Mining and the JET: South Africa’s legal crossroads for governance and investment
By Davide Bishop:
South Africa's mining sector has always been central to the country's economic story, and today, it is equally central to its energy future. The mining industry's heavy reliance on electricity, its contribution to greenhouse gas emissions, and its control over transition-critical minerals such as manganese, Platinum Group Metals and vanadium, place it at the heart of the just energy transition (JET).
Yet despite recent momentum, one thing is clear: South Africa's legal and governance systems are not yet equipped to ensure the mining sector’s transition will be either just or sustainable.
Shifts in the Mining-Energy Nexus
Renewable adoption within mining is growing. Operation Vulindlela confirms more than 130 private generation projects are in progress, with mining companies accounting for nearly 70% of offtake agreements. These represent almost 15 800 MW of future capacity, with projects such as coal supplier Seriti's 155 MW wind farm and mining and metals processing group Sibanye-Stillwater's renewable portfolio illustrating the scale of investment.
Courts are also stepping in, as seen in Green Connection NPC v Minister of the DFFE, where the High Court set aside TotalEnergies' environmental authorisation for offshore exploration. Regulators had failed to consider climate risks adequately. The message is clear: environmental approvals will face heightened judicial scrutiny, and mining companies cannot treat climate analysis as a box-ticking exercise.
The Governance Framework
While some legislative developments have been made, mining companies know that statutes on paper are not equivalent to effective, practical governance.
Several gaps persist, including permitting delays where environmental authorisations, water licences, and energy approvals remain siloed, delaying renewable projects.
Community equity, where coal belt towns like Komati remain fractured, with unemployment above 40% after closures. Social and Labour Plans (SLP) have not been retooled to link renewable projects with jobs and retraining.
Additionally, finance accountability is lacking, where environmental, social and governance failures in “transition mineral” mining highlight the need for mandatory due diligence in mining approvals
Beneficiation and Energy Demand
Adding to this complexity is the Draft Mineral Resources Development Amendment Bill 2025, which places renewed emphasis on domestic beneficiation. While the policy goal is to capture greater value from South Africa's mineral endowment, the legal implications for the energy transition are significant.
Beneficiation is inherently energy intensive. Smelting, refining and advanced processing facilities require a stable, large-scale electricity supply – precisely what the country currently lacks. Despite these objectives, we have noticed a dramatic decline in operational smelters. Unless the regulatory framework is adapted to ensure reliable, low-carbon energy sources for beneficiation, the policy risks increasing demand on an already strained grid.
South Africa cannot meaningfully pursue beneficiation at scale while failing to resolve regulatory bottlenecks in generation, transmission and licensing. The Bill's ambitions may therefore outstrip the State's ability to deliver the power needed to sustain them.
Looking Forward
The trajectory of renewable adoption in mining is promising, but current trends suggest the sector will not meet the goals of the Just Transition Framework without reform. Risks include stranded coal communities, investor flight, unrealistic beneficiation targets, and export barriers linked to carbon-heavy production.

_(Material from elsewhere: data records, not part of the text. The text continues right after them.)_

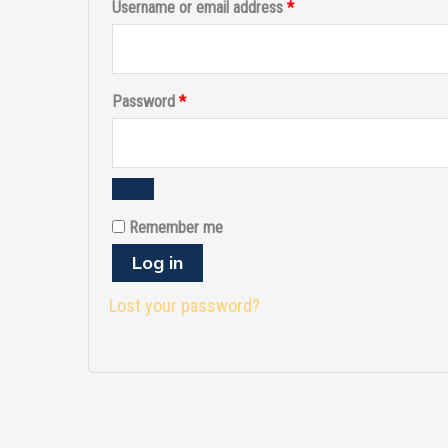
Username or email address
*
Password
*
Remember me
Log in
Lost your password?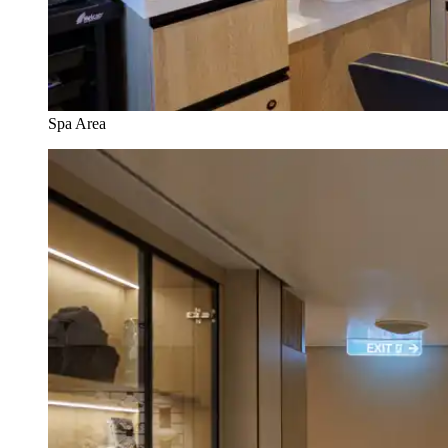
Spa Area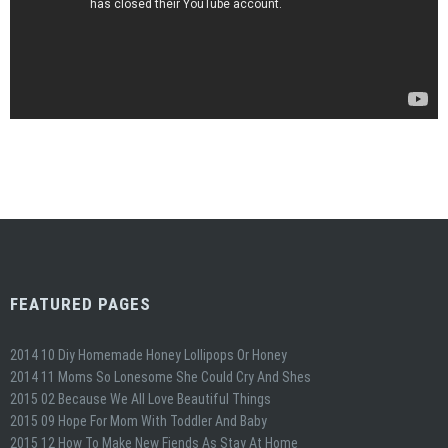
FEATURED PAGES
2014 10 Diy Homemade Honey Lollipops Or Honey
2014 11 Moms So Lonesome She Could Cry And Shes
2015 02 Because We All Love Beautiful Things
2015 09 Hope For Mom With Toddler And Baby
2015 12 How To Make New Fiends As Stay At Home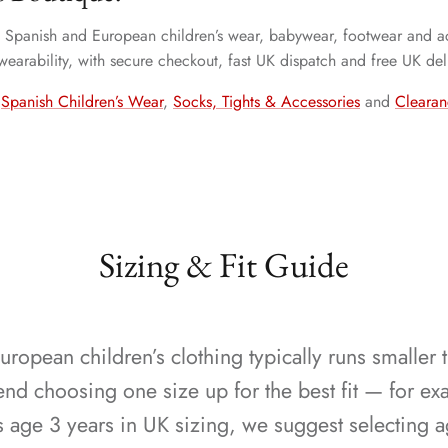
ty Spanish and European children’s wear, babywear, footwear and ac
 wearability, with secure checkout, fast UK dispatch and free UK del
,
Spanish Children’s Wear
,
Socks, Tights & Accessories
and
Clearan
Sizing & Fit Guide
ropean children’s clothing typically runs smaller 
 choosing one size up for the best fit — for exa
s age 3 years in UK sizing, we suggest selecting a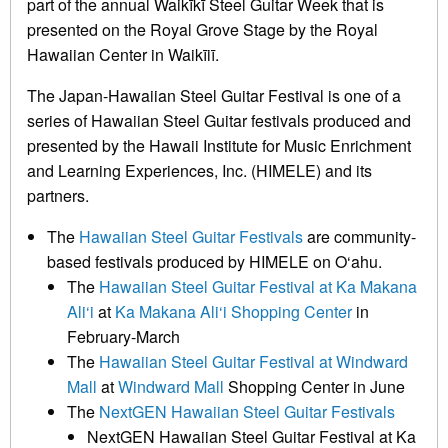
part of the annual Waikīkī Steel Guitar Week that is
presented on the Royal Grove Stage by the Royal
Hawaiian Center in Waikīiī.
The Japan-Hawaiian Steel Guitar Festival is one of a
series of Hawaiian Steel Guitar festivals produced and
presented by the Hawaii Institute for Music Enrichment
and Learning Experiences, Inc. (HIMELE) and its
partners.
The
Hawaiian Steel Guitar Festivals
are community-
based festivals produced by HIMELE on O‘ahu.
The
Hawaiian Steel Guitar Festival at Ka Makana
Ali‘i
at
Ka Makana Ali‘i Shopping Center
in
February-March
The
Hawaiian Steel Guitar Festival at Windward
Mall
at
Windward Mall
Shopping Center in June
The
NextGEN Hawaiian Steel Guitar Festivals
NextGEN Hawaiian Steel Guitar Festival at Ka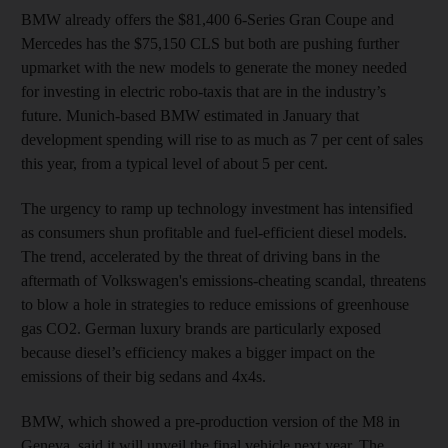
BMW already offers the $81,400 6-Series Gran Coupe and
Mercedes has the $75,150 CLS but both are pushing further
upmarket with the new models to generate the money needed
for investing in electric robo-taxis that are in the industry’s
future. Munich-based BMW estimated in January that
development spending will rise to as much as 7 per cent of sales
this year, from a typical level of about 5 per cent.
The urgency to ramp up technology investment has intensified
as consumers shun profitable and fuel-efficient diesel models.
The trend, accelerated by the threat of driving bans in the
aftermath of Volkswagen's emissions-cheating scandal, threatens
to blow a hole in strategies to reduce emissions of greenhouse
gas CO2. German luxury brands are particularly exposed
because diesel’s efficiency makes a bigger impact on the
emissions of their big sedans and 4x4s.
BMW, which showed a pre-production version of the M8 in
Geneva, said it will unveil the final vehicle next year. The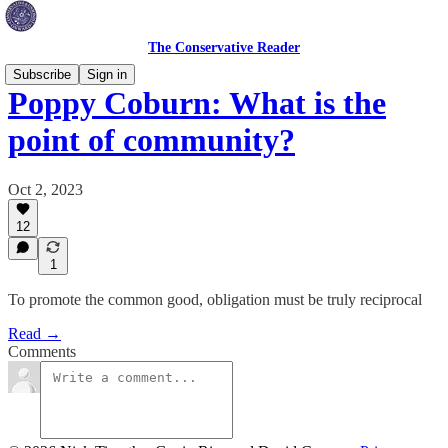
The Conservative Reader
Subscribe
Sign in
Poppy Coburn: What is the
point of community?
Oct 2, 2023
12
1
To promote the common good, obligation must be truly reciprocal
Read →
Comments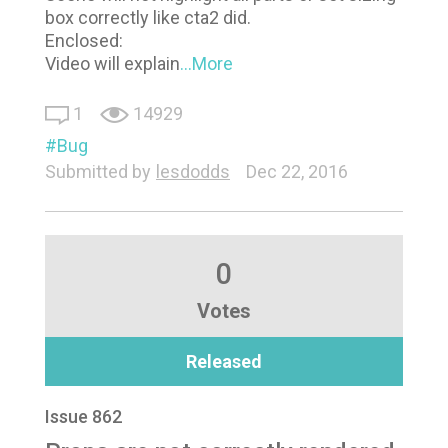
box correctly like cta2 did.
Enclosed:
Video will explain
...More
1
14929
Bug
Submitted by
lesdodds
Dec 22, 2016
0
Votes
Released
Issue 862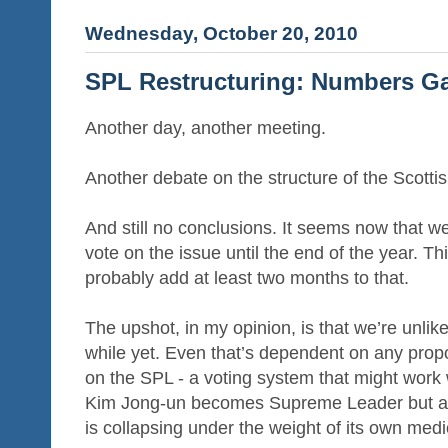
Wednesday, October 20, 2010
SPL Restructuring: Numbers 
Another day, another meeting.
Another debate on the structure of the Scott
And still no conclusions. It seems now that we
vote on the issue until the end of the year. Th
probably add at least two months to that.
The upshot, in my opinion, is that we’re unlik
while yet. Even that’s dependent on any propo
on the SPL - a voting system that might work w
Kim Jong-un becomes Supreme Leader but ain
is collapsing under the weight of its own medio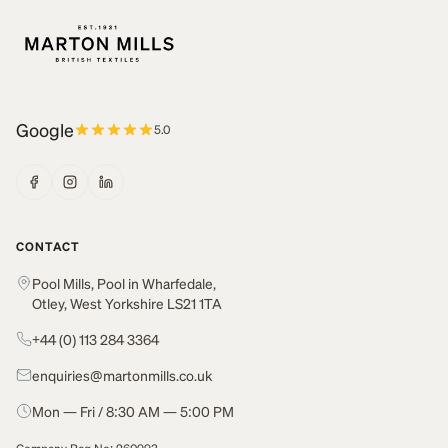
Google
5.0
CONTACT
Pool Mills, Pool in Wharfedale,
Otley, West Yorkshire LS21 1TA
+44 (0) 113 284 3364
enquiries@martonmills.co.uk
Mon — Fri / 8:30 AM — 5:00 PM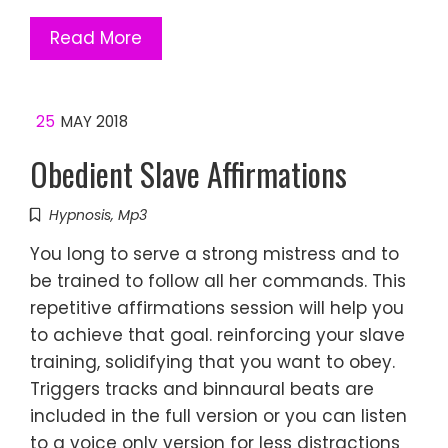
Read More
25
MAY 2018
Obedient Slave Affirmations
Hypnosis
,
Mp3
You long to serve a strong mistress and to
be trained to follow all her commands. This
repetitive affirmations session will help you
to achieve that goal. reinforcing your slave
training, solidifying that you want to obey.
Triggers tracks and binnaural beats are
included in the full version or you can listen
to a voice only version for less distractions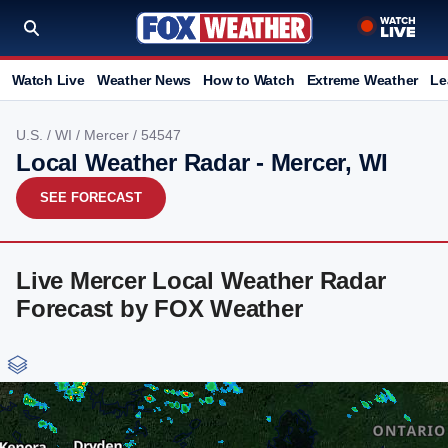
Watch Live
Weather News
How to Watch
Extreme Weather
Le
U.S.
/
WI
/
Mercer
/ 54547
Local Weather Radar - Mercer, WI
SEE FORECAST
Live Mercer Local Weather Radar
Forecast by FOX Weather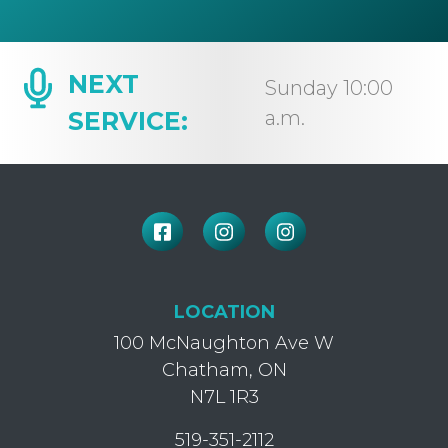
NEXT
Sunday 10:00
SERVICE:
a.m.
LOCATION
100 McNaughton Ave W
Chatham, ON
N7L 1R3
519-351-2112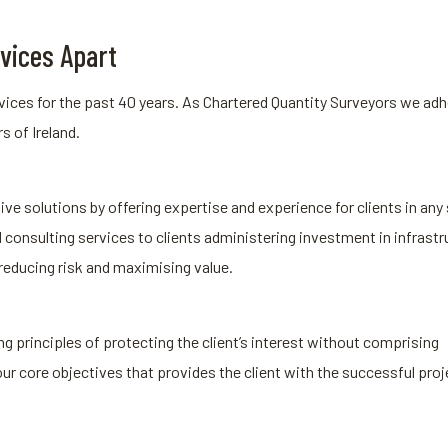
vices Apart
ices for the past 40 years. As Chartered Quantity Surveyors we adhe
s of Ireland.
ive solutions by offering expertise and experience for clients in any 
onsulting services to clients administering investment in infrastr
 reducing risk and maximising value.
g principles of protecting the client’s interest without comprising
our core objectives that provides the client with the successful proj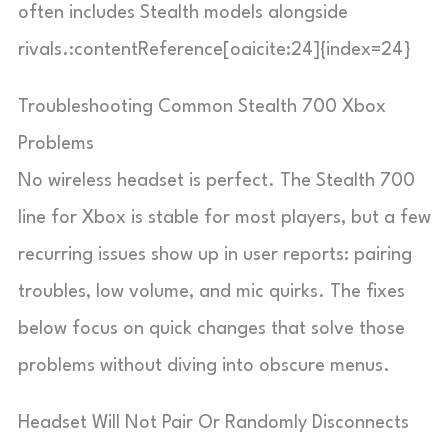
often includes Stealth models alongside
rivals.:contentReference[oaicite:24]{index=24}
Troubleshooting Common Stealth 700 Xbox
Problems
No wireless headset is perfect. The Stealth 700
line for Xbox is stable for most players, but a few
recurring issues show up in user reports: pairing
troubles, low volume, and mic quirks. The fixes
below focus on quick changes that solve those
problems without diving into obscure menus.
Headset Will Not Pair Or Randomly Disconnects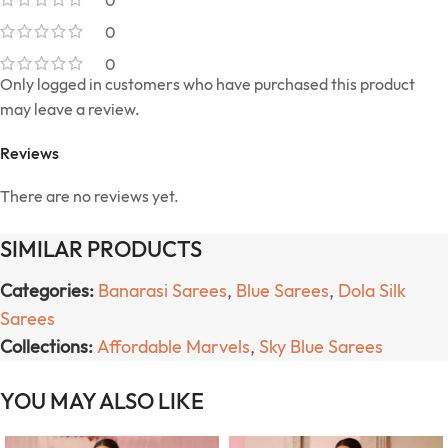
0
0
0
Only logged in customers who have purchased this product
may leave a review.
Reviews
There are no reviews yet.
SIMILAR PRODUCTS
Categories:
Banarasi Sarees
,
Blue Sarees
,
Dola Silk
Sarees
Collections:
Affordable Marvels
,
Sky Blue Sarees
YOU MAY ALSO LIKE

Mining could anchor the just transition, but only if South Africa strengthens its laws, enforces them consistently, and ensures communities share in the benefits.
To ensure mining supports rather than stalls the JET, South Africa must adopt targeted reforms. These could include enabling private generation and IPPs, where approvals are consolidated into a single system, grid access is reformed, and long-term Power Purchase Agreements promoted. The draft grid capacity allocation rules, recently subjected to public comment during July 2025, are a positive step in this regard.
Public-private partnerships could open Eskom’s transmission grid to private capital by creating renewable-centric Special Economic Zones near mining hubs linking beneficiation with clean power and retraining programmes.
Finally, community equity could be strengthened by updating SLPs to ensure benefit-sharing and allocating a portion of mine-generated power to host communities.
The opportunity remains significant, but optimism must be tempered with realism.
Bishop Fraser Attorneys Director Davide Bishop is an admitted attorney of the High Court of South Africa. Specialising in mining law, environmental law and commercial legal solutions in South Africa, he delivers legal advice that is both technically robust and commercially strategic.